About 40% of affected individuals have diffuse ganglioneuromatosis of the gastrointestinal tract. Associated symptoms include abdominal distension, megacolon, constipation, or diarrhea. In one study of 19 individuals with MEN 2B, 84% reported gastrointestinal symptoms beginning in infancy or early childhood [Wray et al 2008].

About 75% of affected individuals have a marfanoid habitus, often with kyphoscoliosis or lordosis, joint laxity, and decreased subcutaneous fat. Proximal muscle wasting and weakness can also be seen.

Genotype-Phenotype Correlations

Pathogenic variants involving the cysteine codons 609, 618, and 620 in exon 10 of RET are associated with MEN 2A, FMTC, and HSCR1 [Mulligan et al 1994, Decker et al 1998, Romeo et al 1998, Inoue et al 1999, Takahashi et al 1999]. A pathogenic variant in one of these codons is detected in about 10% of families with MEN 2A and more than 50% of families with FMTC; these pathogenic variants are associated with low transforming activity of RET [Takahashi et al 1998, Hansford & Mulligan 2000].

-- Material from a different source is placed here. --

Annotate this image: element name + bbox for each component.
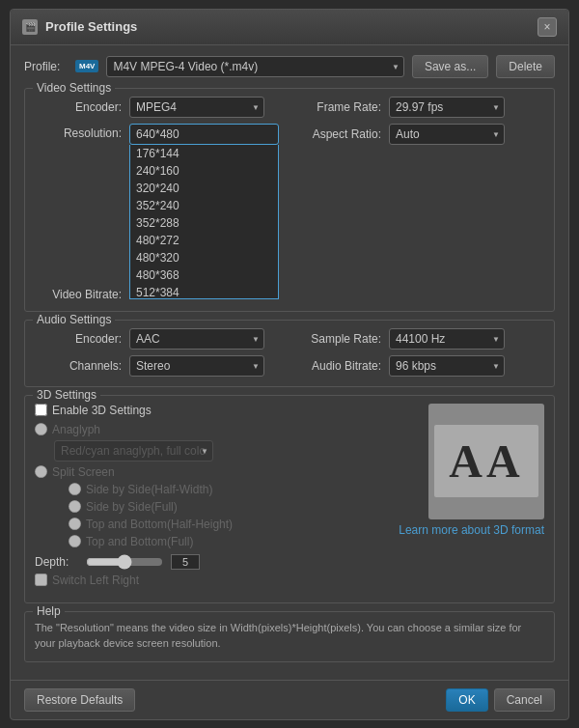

RET germline pathogenic variant p.Met918Thr is only associated with MEN 2B; however, somatic pathogenic variants at this codon are frequently observed in MTC in individuals with no known family history of MTC, and are overrepresented in individuals with sporadic MTC who have the RET germline variant p.Ser836 [Gimm et al 1999].

Any RET pathogenic variant at codon 634 in exon 11 results in a higher incidence of pheochromocytomas and hyperparathyroidism [Eng et al 1996, Yip et al 2003, Zbuk & Eng 2007, Kloos et al 2009].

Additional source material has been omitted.